By The Times editorial board
December 3, 2013
Proficiat Postaliosa! If Harry Potter commemorative stamps can cast a solvency spell on the U.S. Postal Service, that's some magic we can get behind. Tradition-bound philatelists should back off from their complaints.
The stamps, depicting scenes from the movies based on J.K. Rowling's books, went on sale in late November despite vehement opposition from some serious stamp collectors, who objected that they were both un-American and crassly commercial. Michael Baadke, the editor of Linn's Stamp News, summarized the collectors' arguments when he wrote that Harry Potter postage was "dismissing significant established U.S. stamp traditions without explanation."
"These U.S. stamps picture living actors from other countries, something that is unprecedented," according to Baadke. "The films the stamps honor have little to do with American culture."
The classicists say that the post office is placing quick profits above tradition, which has typically, though not always, called for stamps to feature the nation's government and cultural leaders, or events in U.S. history such as the first flight or statehood anniversaries.

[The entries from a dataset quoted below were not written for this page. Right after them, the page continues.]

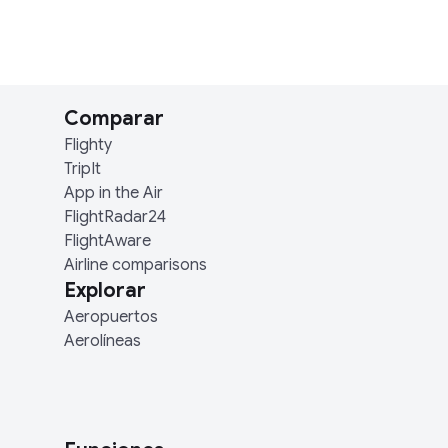
Comparar
Flighty
TripIt
App in the Air
FlightRadar24
FlightAware
Airline comparisons
Explorar
Aeropuertos
Aerolíneas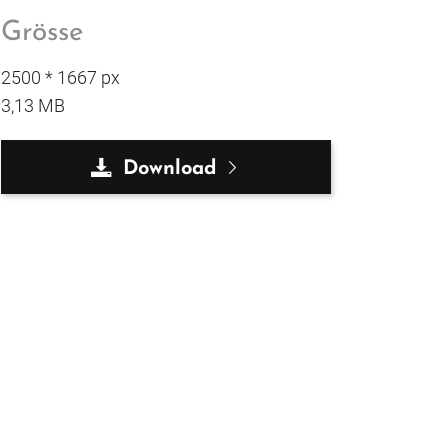
Grösse
2500 * 1667 px
3,13 MB
Download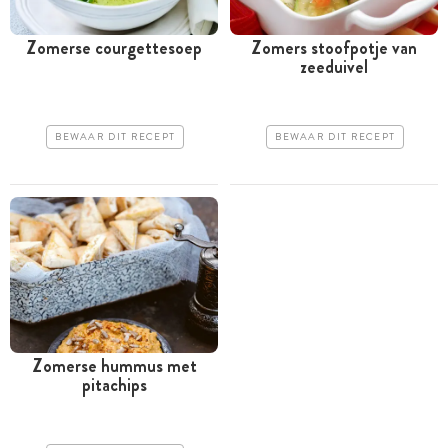
Zomerse courgettesoep
Zomers stoofpotje van
zeeduivel
BEWAAR DIT RECEPT
BEWAAR DIT RECEPT
Zomerse hummus met
pitachips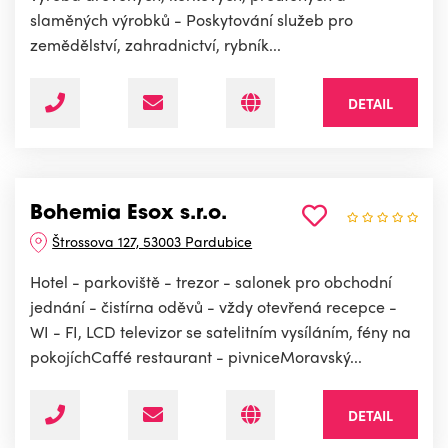
slaměných výrobků - Poskytování služeb pro
zemědělství, zahradnictví, rybník...
DETAIL
Bohemia Esox s.r.o.
Štrossova 127, 53003 Pardubice
Hotel - parkoviště - trezor - salonek pro obchodní
jednání - čistírna oděvů - vždy otevřená recepce -
WI - FI, LCD televizor se satelitním vysíláním, fény na
pokojíchCaffé restaurant - pivniceMoravský...
DETAIL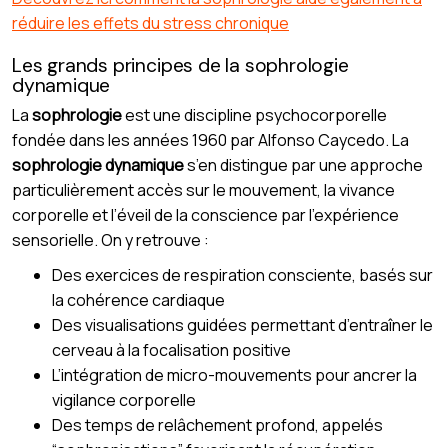
réduire les effets du stress chronique
Les grands principes de la sophrologie
dynamique
La
sophrologie
est une discipline psychocorporelle
fondée dans les années 1960 par Alfonso Caycedo. La
sophrologie dynamique
s’en distingue par une approche
particulièrement accès sur le mouvement, la vivance
corporelle et l’éveil de la conscience par l’expérience
sensorielle. On y retrouve :
Des exercices de respiration consciente, basés sur
la cohérence cardiaque
Des visualisations guidées permettant d’entraîner le
cerveau à la focalisation positive
L’intégration de micro-mouvements pour ancrer la
vigilance corporelle
Des temps de relâchement profond, appelés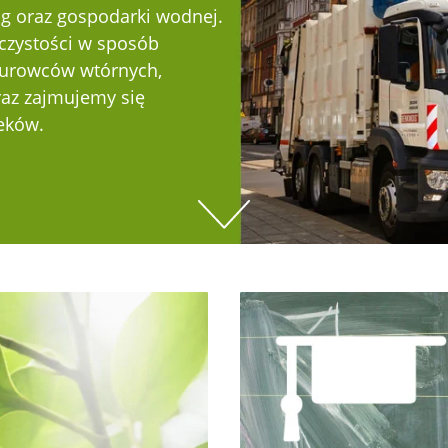
ług oraz gospodarki wodnej.
czystości w sposób
 surowców wtórnych,
az zajmujemy się
eków.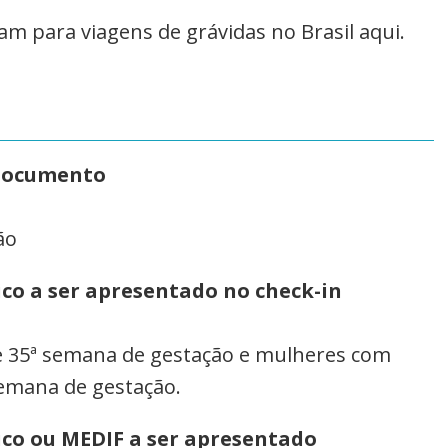
am para viagens de grávidas no Brasil aqui.
documento
ão
co a ser apresentado no check-in
 e 35ª semana de gestação e mulheres com
semana de gestação.
co ou MEDIF a ser apresentado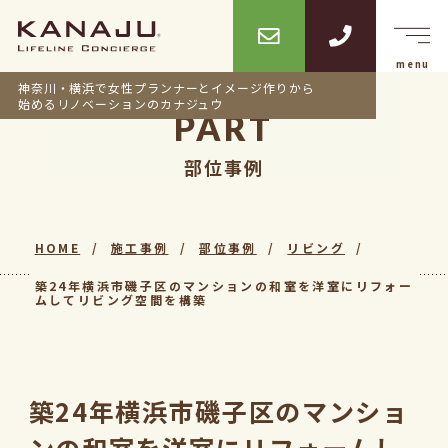
神奈川・横浜で女性プランナーとイメージ作りから
始めるリノベーションのカナジュウ
PART
部位事例
HOME
施工事例
部位事例
リビング
築24年横浜市磯子区のマンションの和室を洋室にリフォー
ムしてリビング空間を構築
築24年横浜市磯子区のマンショ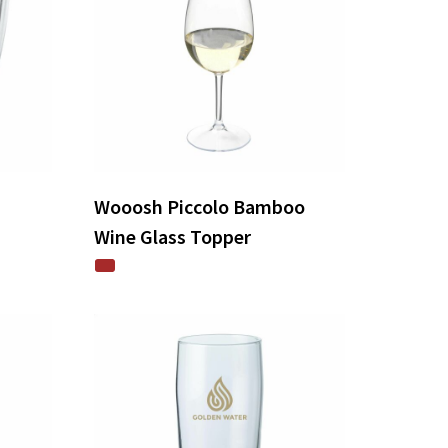
Wooosh Piccolo Bamboo
Wine Glass Topper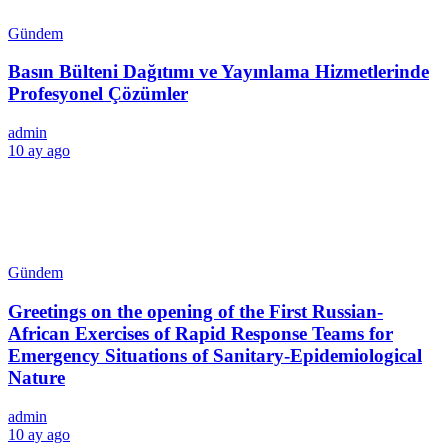
Gündem
Basın Bülteni Dağıtımı ve Yayınlama Hizmetlerinde
Profesyonel Çözümler
admin
10 ay ago
Gündem
Greetings on the opening of the First Russian-
African Exercises of Rapid Response Teams for
Emergency Situations of Sanitary-Epidemiological
Nature
admin
10 ay ago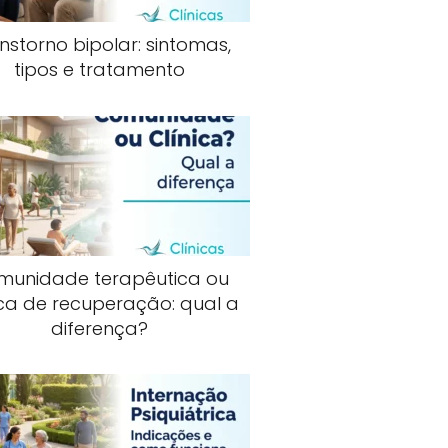
nstorno bipolar: sintomas,
tipos e tratamento
munidade terapêutica ou
ica de recuperação: qual a
diferença?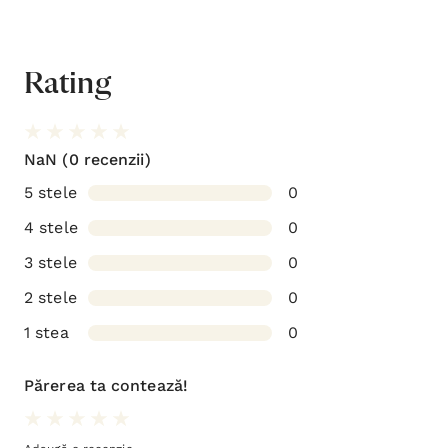
Rating
NaN
(0 recenzii)
5 stele
0
4 stele
0
3 stele
0
2 stele
0
1 stea
0
Părerea ta contează!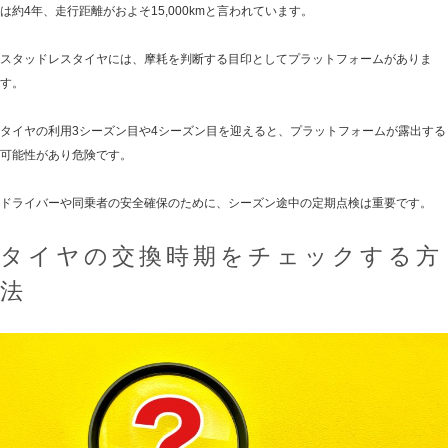
は約4年、走行距離がおよそ15,000kmと言われています。
スタッドレスタイヤには、摩耗を判断する目印としてプラットフォームがありま
す。
タイヤの利用3シーズン目や4シーズン目を迎えると、プラットフォームが露出する
可能性があり危険です。
ドライバーや同乗者の安全確保のために、シーズン途中の定期点検は重要です。
タイヤの交換時期をチェックする方
法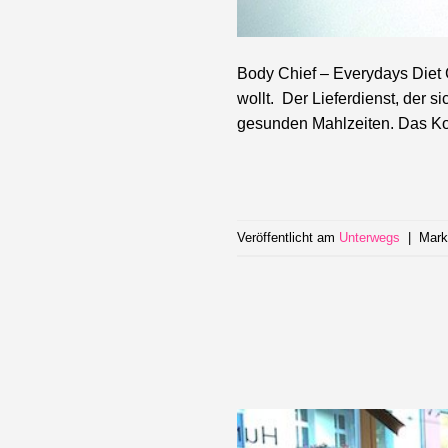
Body Chief – Everydays Diet 
wollt. Der Lieferdienst, der s
gesunden Mahlzeiten. Das Ko
Veröffentlicht am
Unterwegs
|
Mark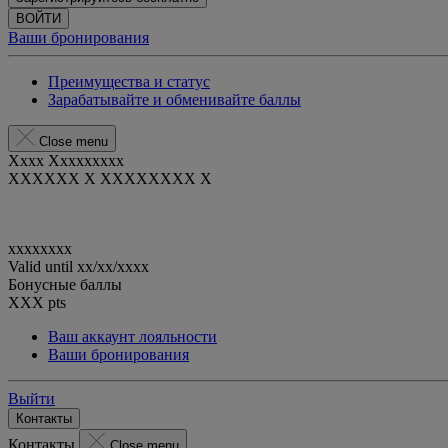
ВОЙТИ
Ваши бронирования
Преимущества и статус
Зарабатывайте и обменивайте баллы
Close menu
Xxxx Xxxxxxxxx
XXXXXX X XXXXXXXX X
xxxxxxxx
Valid until
xx/xx/xxxx
Бонусные баллы
XXX
pts
Ваш аккаунт лояльности
Ваши бронирования
Выйти
Контакты
Контакты
Close menu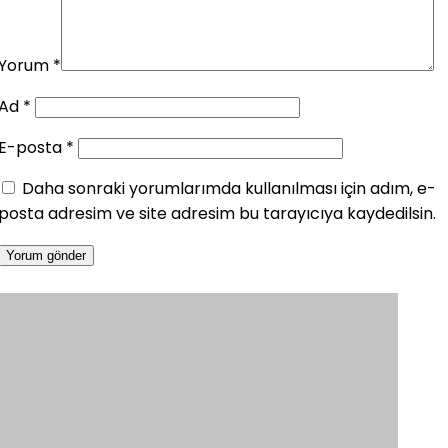
Yorum
*
Ad
*
E-posta
*
Daha sonraki yorumlarımda kullanılması için adım, e-
posta adresim ve site adresim bu tarayıcıya kaydedilsin.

Indeed, the Potter stamps combined all the ingredients guaranteed to upset traditionalists — commercial, photographic rather than artistic, and foreign to boot. Postal Service officials didn't even consult the Citizens' Stamp Advisory Committee — a panel formed more than 50 years ago to recommend stamp subjects that have culturally enduring value — probably in the full knowledge that they were writing a new installment of mail history that might best be titled "Harry Potter and the Philatelic Furor."
But the truth is that when it comes to American stamps, the definition of American culture has expanded dramatically in recent years to include muscle cars and Disney and "Simpsons" characters. In 2007, the intergalactic characters of "Star Wars" were emblazoned on a set of stamps.
Certainly, the new Harry Potter stamps are no more commercial than the Pixar movie commemoratives and no less American than the Beatles stamp of 1999 or the endangered species series of 1992, which included a panda, a giraffe and a Bengal tiger. And even in the dignified days of stiffly posed stamp portraits that looked as though they came straight from U.S. currency, Italian poet Dante Alighieri, who wrote "The Divine Comedy" during the Middle Ages, was honored with a stamp in 1965. In retrospect, traditionalists might see that as the first sign that the U.S. Postal Service was heading toward hell.
The goal of the Postal Service is clear: It hopes to conjure up some cash, to disapparate some of its red ink. In this era of its financial independence from government, that's a necessity, and there are worse ways to accomplish it than with a popular boy wizard, even one who isn't American.